I read an article recently that argued for a way of seeing that exists outside of the realm of shared human history. This scholar was saying brilliant things-however, they were vested in a system that, if assumptions were followed to their end, would serve only those who understood things their way, had a similar life experience and happened to care about the preservation of a certain religious system-a whole ton. The article would have felt deeply true I suppose if I felt on the inside of some tradition with its creeds and liturgies, but I don’t, and maybe I never will.
I hate feeling on the outside, and perhaps you do too. I was listening in on a meeting the other day. It was a meeting of a large group of people, all from a certain Christian tradition, and I had to leave. I felt like the hidden script was, “you don’t belong here.” It was nothing the speaker said or the group itself, I just felt on the outside. Was I reading between the lines? Or is there a fear deeply rooted in who I am as a person that produced this conclusion? The more I reflect on this impulse-this feeling of exclusion- the more I think it has something to do with a larger story that we as humans, religious or non, choose to tell.

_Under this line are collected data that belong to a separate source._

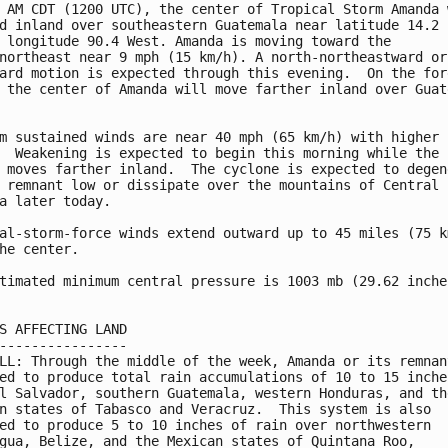
 AM CDT (1200 UTC), the center of Tropical Storm Amanda w
d inland over southeastern Guatemala near latitude 14.2 

 longitude 90.4 West. Amanda is moving toward the 

northeast near 9 mph (15 km/h). A north-northeastward or 
ard motion is expected through this evening.  On the fore
 the center of Amanda will move farther inland over Guate


m sustained winds are near 40 mph (65 km/h) with higher 

  Weakening is expected to begin this morning while the 

 moves farther inland.  The cyclone is expected to degene
 remnant low or dissipate over the mountains of Central 

a later today.

al-storm-force winds extend outward up to 45 miles (75 km
he center.

timated minimum central pressure is 1003 mb (29.62 inches
S AFFECTING LAND

----------------

LL: Through the middle of the week, Amanda or its remnant
ed to produce total rain accumulations of 10 to 15 inches
l Salvador, southern Guatemala, western Honduras, and the
n states of Tabasco and Veracruz.  This system is also 

ed to produce 5 to 10 inches of rain over northwestern 

gua, Belize, and the Mexican states of Quintana Roo, 
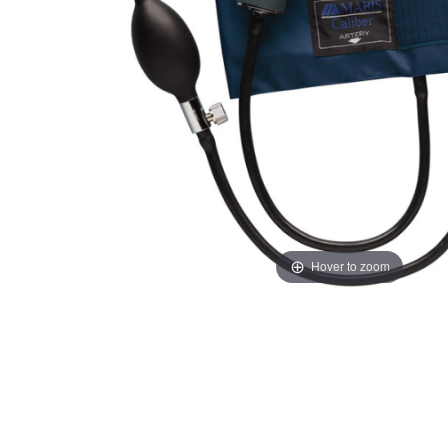
Hover to zoom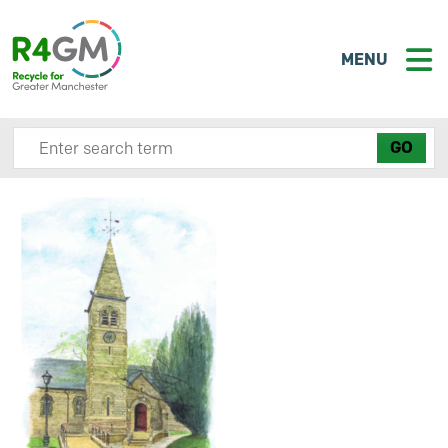
MENU
Search site here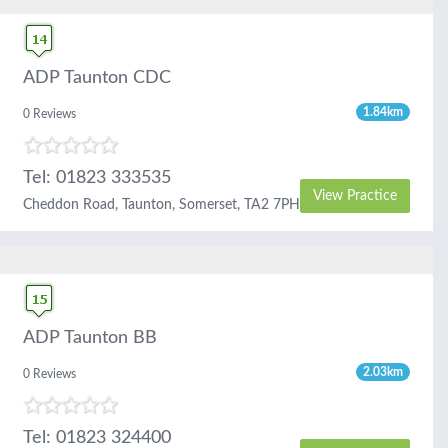
ADP Taunton CDC
1.84km
0 Reviews
Tel: 01823 333535
View Practice
Cheddon Road, Taunton, Somerset, TA2 7PH
ADP Taunton BB
2.03km
0 Reviews
Tel: 01823 324400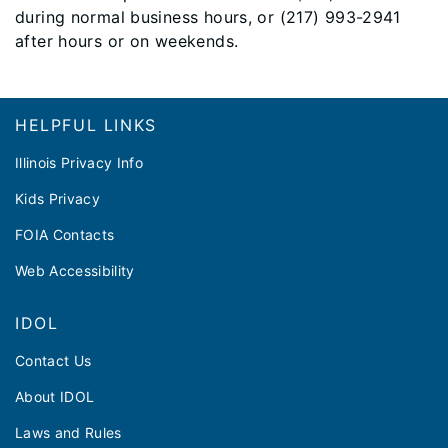
during normal business hours, or (217) 993-2941
after hours or on weekends.
Footer
HELPFUL LINKS
Illinois Privacy Info
Kids Privacy
FOIA Contacts
Web Accessibility
IDOL
Contact Us
About IDOL
Laws and Rules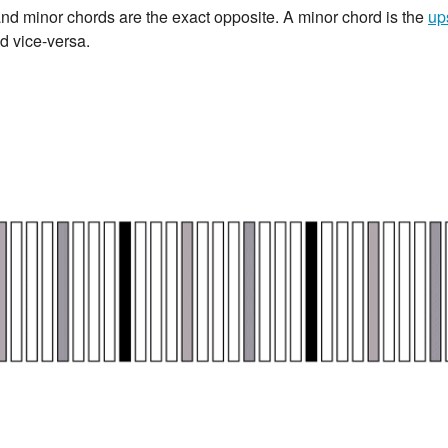
r and minor chords are the exact opposite. A minor chord is the
up
d vice-versa.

The story is reactionary and acts as a preservative. It prides itself on always landing on the right side of an issue or a conversation and has to define, therefore, right and wrong for everyone else. Relationships die from this sort of ethos. With no common history we have little clue where we might go together-where the path of shared history might lead. I fear then that this story spends most of its time finding creative ways, we as humans, might divide ourselves. Perhaps the truth behind all of this is that the further labels constitute how we order our world the further we become divided as individuals, internally and socially.
And so I feel on the outside, sometimes lonely. Is it because I have purchased shares in the story of categorization and as a consequence landed myself in a dualistic (non-whole) way of understanding myself? I’m looking for common ground that is deep enough to sustain love and beautiful and fruit worth following. My inkling is that this is a way of peace and honesty, naked as the day we stepped into this world. Perhaps new thinking requires new birth-a exodus from the old and a trust that the ways we are connected are binding in some way.